Saat itu matahari telah pergi. Gelap menyelimuti jagat. Suasana sepi, sunyi, hening, mengitari dan menyelimuti rumah karantina. Misel dan teman-temannya asyik bergulat dalam kesendirian. Semuanya taat dan setia menjalankan rutinitas pribadi dalam kamar masing-masing.

Tak ada bunyi-bunyian yang mengganggu. Selain teriakan babi di kandang yang sedang berebut makanan. Atau, mungkin sedang saling merayu dan berjuang menyetubuhi satu sama lain.

Teriakan babi memang bukanlah hal yang asing bagi Misel dan teman-temannya. Teriakannya sudah sekian akrab di telinga mereka sehingga tidak lagi merasa terganggu. Mungkin jika babi tidak berteriak akan muncul rasa kangen pada teriakan hewan tersebut.

Babi adalah binatang favorit. Setiap hari Sabtu malam, daging babi menjadi santapan yang selalu hadir di meja makan. Semua menyantapnya dengan penuh suka cita. Tidak ada haram-haraman atau najis-najisan. Semuanya halal. Dan, tak ada efek buruk yang dihasilkan kecuali badan yang tambun mirip tubuh hewan yang disantap.

Malam itu Misel bertugas sebagai piket pemegang waktu. Ia bak raja penguasa jagat sehingga waktu pun bisa dikuasainya. Tapi ia tidak dapat menjalankan fungsi itu dengan sewenang-wenang. Sebab jika hal itu terjadi, ia bakalan dipecat dengan tidak terhormat.

Ia sesungguhnya adalah suruhan dari seperangkat aturan yang sudah dibuat. Semuanya taat-tunduk pada aturan tersebut. Doa, belajar, kerja, makan dan berolah raga.
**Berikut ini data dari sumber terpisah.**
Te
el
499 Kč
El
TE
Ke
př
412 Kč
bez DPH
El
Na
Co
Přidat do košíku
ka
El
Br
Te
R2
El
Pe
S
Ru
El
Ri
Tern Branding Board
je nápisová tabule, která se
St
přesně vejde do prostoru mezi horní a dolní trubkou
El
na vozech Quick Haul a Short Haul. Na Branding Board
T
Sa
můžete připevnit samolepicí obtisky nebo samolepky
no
Semuanya sudah dijadwalkan dengan rapi dan teratur.

Konon aturan ini akan membentuk karakter mereka guna menjadi pribadi yang benar-banar siap untuk mengabdi dalam tugas pelayanan sebagai imam. Mereka dilatih untuk menahan syawat karena kelak mereka tidak akan menikmati kemolekan tubuh perempuan meski hal itu selalu terlintas dalam benak mereka untuk melakukannya berkali-kali. Mereka telah memutuskan untuk tidak kawin seumur hidup.

Jarum jam menunjukkan pukul 19.00. Misel bangun dari meja belajarnya, menggerak-gerakan badan sejenak. Kemudian, merapikan tumpukan buku-buku filsafat dan teologi yang sudah dipelajari dan yang akan dipelajarinya. Ia membuka pintu kamarnya dan menutupnya kembali. Ia menuju menara Kapela (gereja) kemudian membunyikan lonceng sebanyak tiga kali.

"Teng...teng...teng..."

 Bunyi lonceng itu memecahkan keheningan sekaligus memberitahukan kepada semua penghuni rumah karantina untuk meninggalkan kesibukan dirinya. Penanda waktu merupakan hal yang sangat penting.

Bunyi lonceng adalah instruksi tunggal untuk aneka jadwal kegiatan yang telah disusun. Ini sudah menjadi kebiasaan yang diwariskan secara turun temurun. Semuanya sudah baku dan sulit terbantahkan.

Bunyi lonceng malam itu mewajibkan Misel dan teman-temannya, serta semuanya menuju ruang makan. Ruang makan yang sangat luas, yang bisa menampung hingga tiga ratusan orang. Penghuni rumah karantina memang bisa mencapai jumlah sekian.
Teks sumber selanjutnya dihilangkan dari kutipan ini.